Le temps s'écoule, et voilà tout.

La barque glisse lentement, sans faire de bruit. Le pécheur encore endormi mouille à peine le bout des rames. On voit quelques poissons plonger sans conséquence. Les racines entrelacées sur la rive et dans l’eau font penser à des gravures au dessin compliqué. Les petites feuilles suspendues et trempées de rosée picotent un peu les joues. Il faut parfois ouvrir les rideaux de verdure.

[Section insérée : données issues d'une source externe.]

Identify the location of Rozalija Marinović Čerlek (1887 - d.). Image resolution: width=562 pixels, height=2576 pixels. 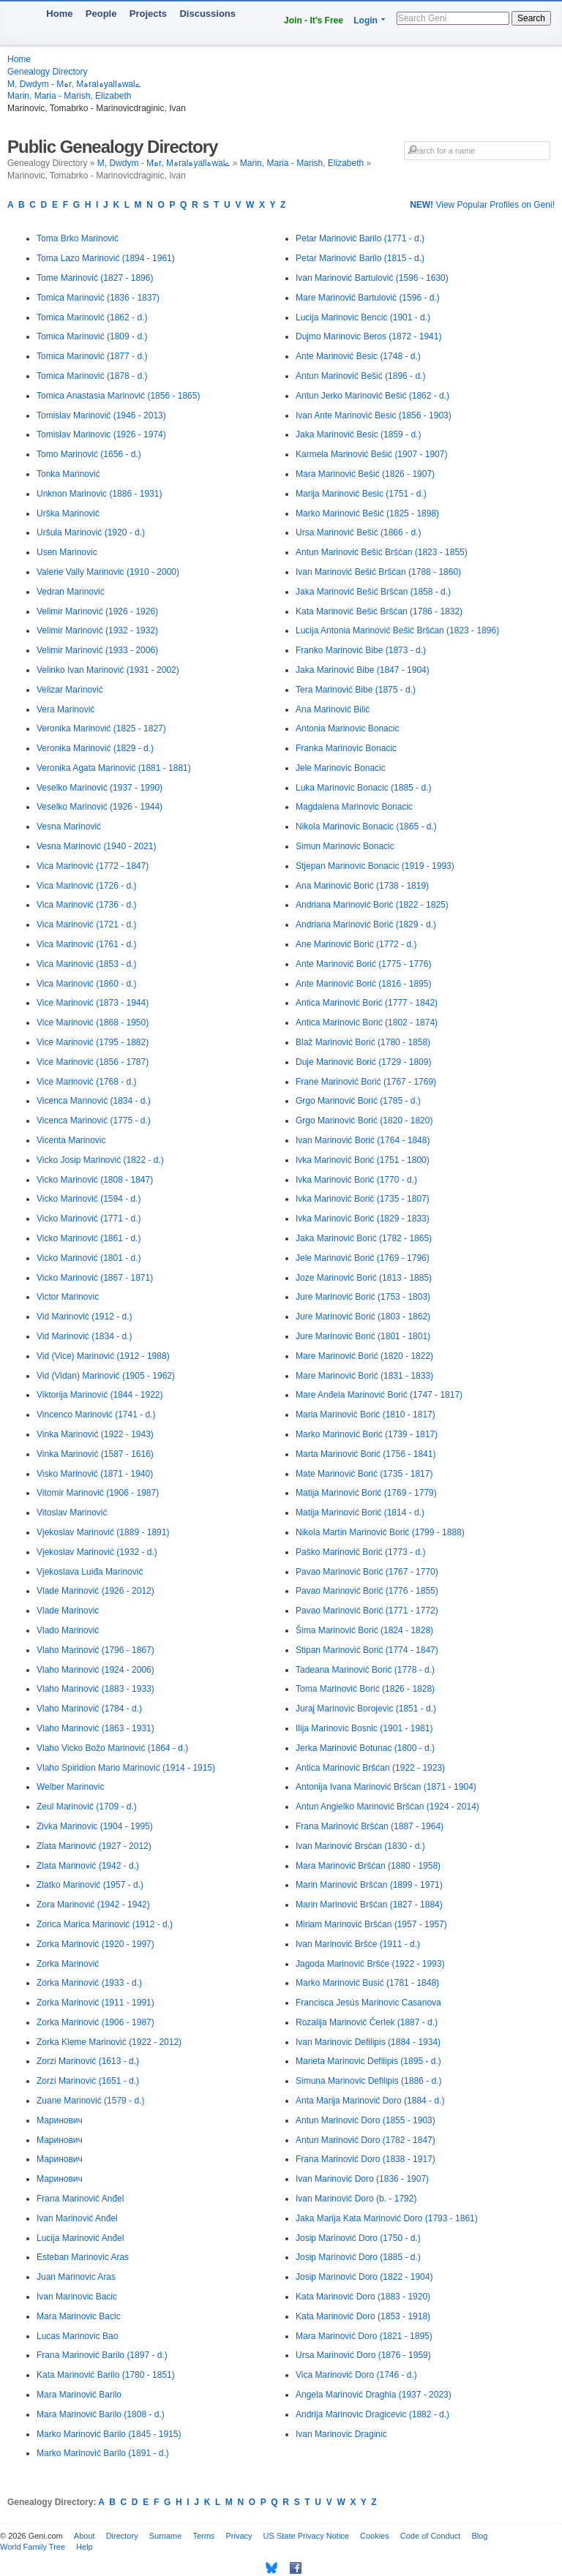
(367, 2022).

La brume s’est installée, pour quelque temps encore, sur le lit argenté.

Les champs sont tout trempés et les brins d’herbe grelottent.

Au loin l’église, le hameau tout autour et les maisons perchées entre les cimes.

Le pécheur s’étire, là ce sera très bien, la barque frotte doucement les racines.

Le silence est rompu un instant quand la chaîne déroule ses spires.

La barque est prisonnière pour quelques heures seulement.

Il fait déjà un peu plus chaud, les premiers rayons déposent sur le gris quelques couleurs.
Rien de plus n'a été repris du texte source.